**WHAT YOU ARE ASKED TO DO:**
Pictures in the listing do not belong in the copy, which should repeat exactly the lines from the one holding "1 person (111, 880)" through the last line.

**SUPPLIED RECORDS:**

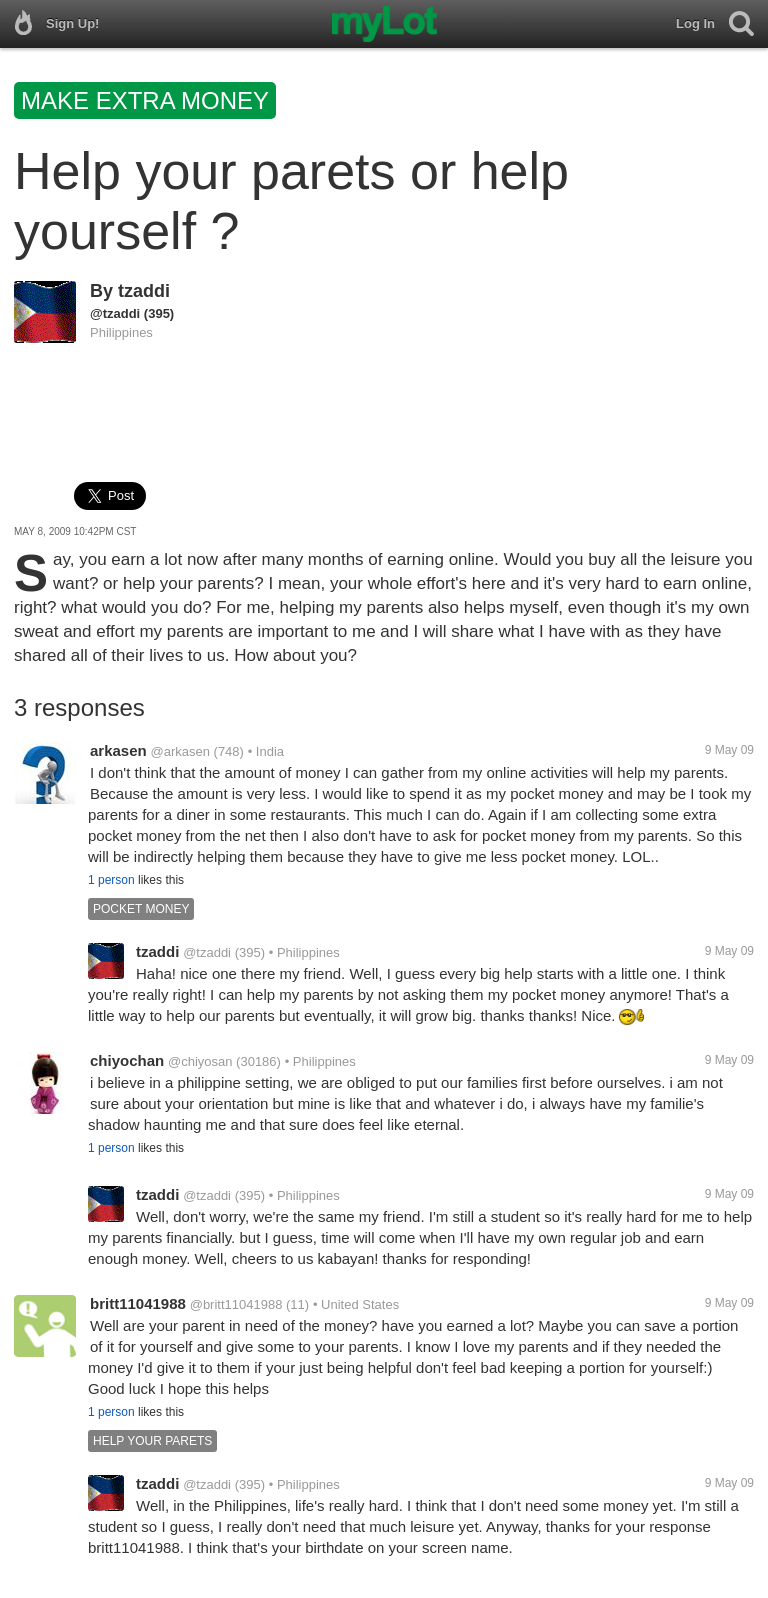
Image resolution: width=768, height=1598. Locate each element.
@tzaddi (115, 313)
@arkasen (180, 751)
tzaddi (144, 291)
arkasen (118, 750)
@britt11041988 (236, 1304)
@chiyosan (200, 1061)
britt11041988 (138, 1303)
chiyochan (127, 1060)
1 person (111, 880)
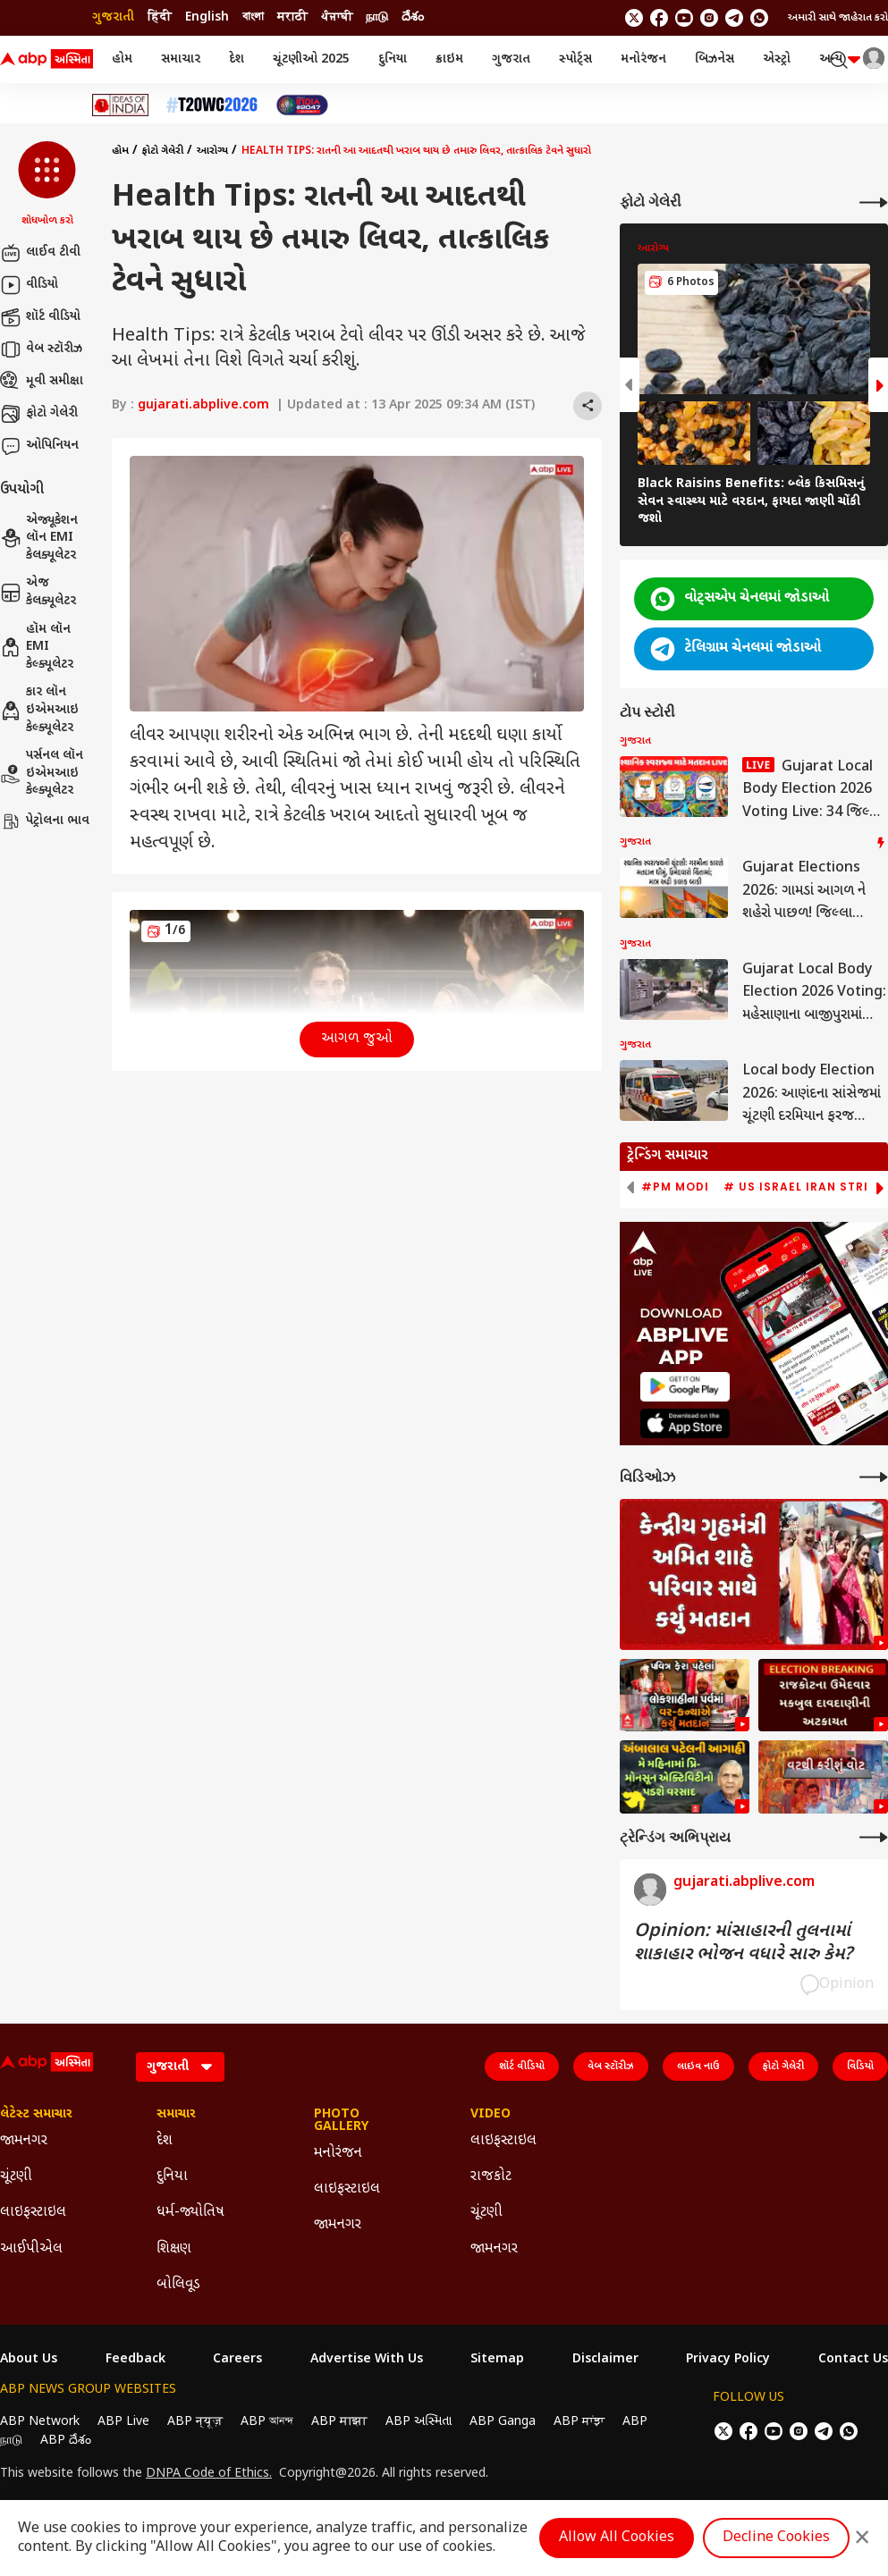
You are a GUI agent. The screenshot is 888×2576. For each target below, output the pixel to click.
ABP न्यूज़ (195, 2421)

**TASK OUTPUT:**
1 person (111, 880)
You are a GUI agent. The screenshot is 888×2576. For each target below, output the pixel to click.
ABP न्यूज़ (195, 2421)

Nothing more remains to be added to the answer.